ACTION ITEM: The entries are to be returned exactly, with images left out.
________________
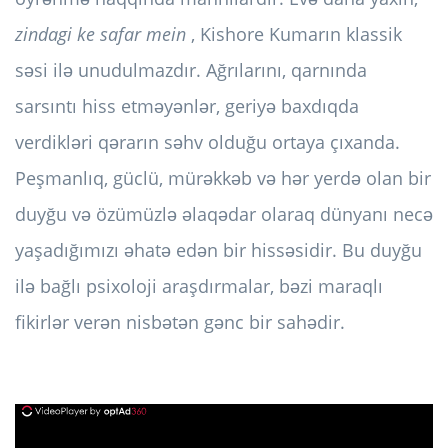
zindagi ke safar mein
, Kishore Kumarın klassik
səsi ilə unudulmazdır. Ağrılarını, qarnında
sarsıntı hiss etməyənlər, geriyə baxdıqda
verdikləri qərarın səhv olduğu ortaya çıxanda.
Peşmanlıq, güclü, mürəkkəb və hər yerdə olan bir
duyğu və özümüzlə əlaqədar olaraq dünyanı necə
yaşadığımızı əhatə edən bir hissəsidir. Bu duyğu
ilə bağlı psixoloji araşdırmalar, bəzi maraqlı
fikirlər verən nisbətən gənc bir sahədir.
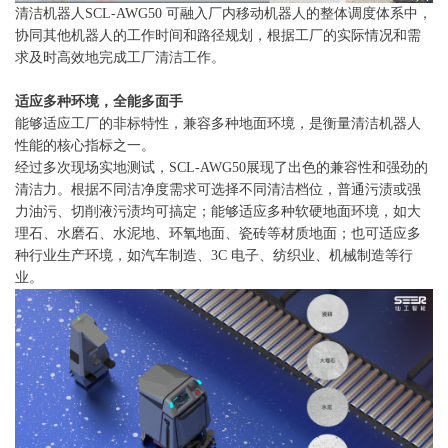
清洁机器人SCL-AWG50 可融入厂内移动机器人的整体调度体系中，
协同其他机器人的工作时间和路径规划，根据工厂的实际情况和需
求及时高效地完成工厂清洁工作。
适应多种环境，全能多面手
能够适应工厂的非标特性，兼容多种地面环境，是衡量清洁机器人
性能的核心指标之一。
经过多次现场实地测试，SCL-AWG50展现了出色的兼容性和强劲的
清洁力。根据不同洁净度需求可选择不同清洁档位，普通污渍或强
力油污、切削液污渍均可搞定；能够适应多种软硬地面环境，如大
理石、水磨石、水泥地、环氧地面、瓷砖等材质地面；也可适应多
种行业生产环境，如汽车制造、3C 电子、纺织业、机械制造等行
业。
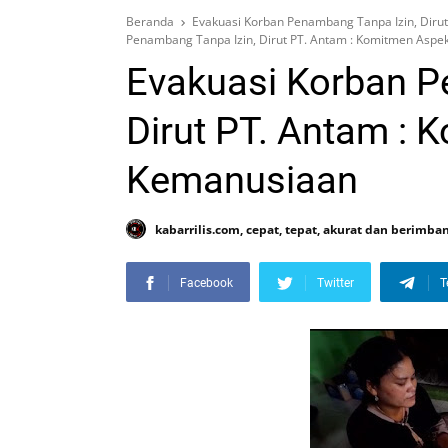
Beranda
Evakuasi Korban Penambang Tanpa Izin, Diru
Penambang Tanpa Izin, Dirut PT. Antam : Komitmen Asp
Evakuasi Korban P
Dirut PT. Antam :
Kemanusiaan
kabarrilis.com, cepat, tepat, akurat dan berimba
Facebook
Twitter
T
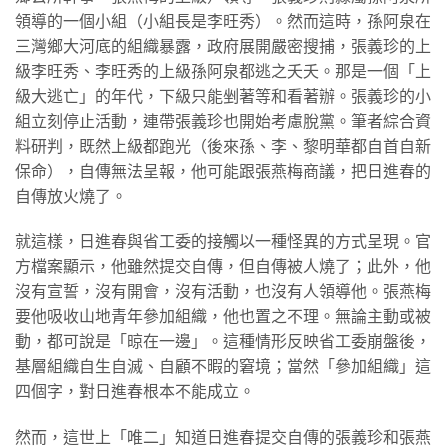
領導的一個小組（小組長是李旺秀）。然而這時，孫阿泉在
三灣鄉大河底的組織暴露，政府展開嚴密搜捕，張義珍的上
級李旺秀、李旺秀的上級孫阿泉都逃之夭夭。那是一個「上
級大逃亡」的年代，下級只能剉著等和看著辦。張義珍的小
組立刻停止活動，連帶張義珍也開始考慮脫黨。筆者綜合資
料研判，既然上級都跑光（後來孫、李、黎明華都自首自新
保命），自傳無法呈報，他可能跟張燕梅商議，把日進春的
自傳放火燒了。
就這樣，日進春與省工委的接觸以一種怪異的方式呈現。官
方檔案顯示，他雖然提交自傳，但自傳被人燒了；此外，他
沒有宣誓，沒有開會，沒有活動，也沒有人領導他。張燕梅
要他吸收山地青年參加組織，他也置之不理。無論主動或被
動，都可說是「晾在一邊」。這種情形反映省工委崩盤後，
基層組織自生自滅、自顧不暇的窘境；當然「參加組織」這
四個字，對日進春根本不能成立。
然而，這世上「唯二」知道日進春提交自傳的張義珍和張燕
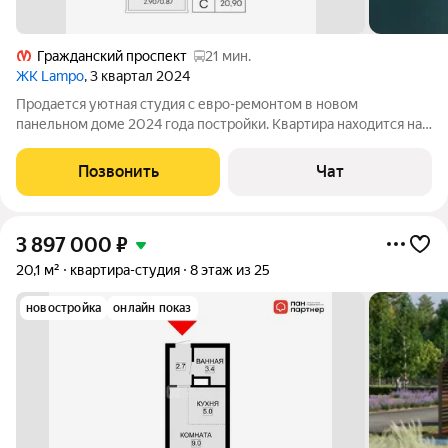
Гражданский проспект
21 мин.
ЖК Lampo
, 3 квартал 2024
Продается уютная студия с евро-ремонтом в новом
панельном доме 2024 года постройки. Квартира находится на
12 этаже из 16, что обеспечивает отличный вид из окон.
Просторная лоджия выходит на солнечную сторону, что
Позвонить
Чат
обеспечивает отличное естественное
3 897 000
₽
20,1 м²
квартира-студия
8 этаж из 25
новостройка
онлайн показ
________________
WRITTEN RESPONSE:
zindagi ke safar mein
, Kishore Kumarın klassik
səsi ilə unudulmazdır. Ağrılarını, qarnında
sarsıntı hiss etməyənlər, geriyə baxdıqda
verdikləri qərarın səhv olduğu ortaya çıxanda.
Peşmanlıq, güclü, mürəkkəb və hər yerdə olan bir
duyğu və özümüzlə əlaqədar olaraq dünyanı necə
yaşadığımızı əhatə edən bir hissəsidir. Bu duyğu
ilə bağlı psixoloji araşdırmalar, bəzi maraqlı
fikirlər verən nisbətən gənc bir sahədir.
清洁机器人SCL-AWG50 可融入厂内移动机器人的整体调度体系中，
协同其他机器人的工作时间和路径规划，根据工厂的实际情况和需
求及时高效地完成工厂清洁工作。
适应多种环境，全能多面手
能够适应工厂的非标特性，兼容多种地面环境，是衡量清洁机器人
性能的核心指标之一。
经过多次现场实地测试，SCL-AWG50展现了出色的兼容性和强劲的
清洁力。根据不同洁净度需求可选择不同清洁档位，普通污渍或强
力油污、切削液污渍均可搞定；能够适应多种软硬地面环境，如大
理石、水磨石、水泥地、环氧地面、瓷砖等材质地面；也可适应多
种行业生产环境，如汽车制造、3C 电子、纺织业、机械制造等行
业。
Beranda
Evakuasi Korban Penambang Tanpa Izin, Diru
Penambang Tanpa Izin, Dirut PT. Antam : Komitmen Asp
Evakuasi Korban P
Dirut PT. Antam :
Kemanusiaan
kabarrilis.com, cepat, tepat, akurat dan berimba
Facebook
Twitter
T
領導的一個小組（小組長是李旺秀）。然而這時，孫阿泉在
三灣鄉大河底的組織暴露，政府展開嚴密搜捕，張義珍的上
級李旺秀、李旺秀的上級孫阿泉都逃之夭夭。那是一個「上
級大逃亡」的年代，下級只能剉著等和看著辦。張義珍的小
組立刻停止活動，連帶張義珍也開始考慮脫黨。筆者綜合資
料研判，既然上級都跑光（後來孫、李、黎明華都自首自新
保命），自傳無法呈報，他可能跟張燕梅商議，把日進春的
自傳放火燒了。
就這樣，日進春與省工委的接觸以一種怪異的方式呈現。官
方檔案顯示，他雖然提交自傳，但自傳被人燒了；此外，他
沒有宣誓，沒有開會，沒有活動，也沒有人領導他。張燕梅
要他吸收山地青年參加組織，他也置之不理。無論主動或被
動，都可說是「晾在一邊」。這種情形反映省工委崩盤後，
基層組織自生自滅、自顧不暇的窘境；當然「參加組織」這
四個字，對日進春根本不能成立。
然而，這世上「唯二」知道日進春提交自傳的張義珍和張燕
Гражданский проспект
21 мин.
ЖК Lampo
, 3 квартал 2024
Продается уютная студия с евро-ремонтом в новом
панельном доме 2024 года постройки. Квартира находится на
12 этаже из 16, что обеспечивает отличный вид из окон.
Просторная лоджия выходит на солнечную сторону, что
Позвонить
Чат
обеспечивает отличное естественное
3 897 000
₽
20,1 м²
квартира-студия
8 этаж из 25
новостройка
онлайн показ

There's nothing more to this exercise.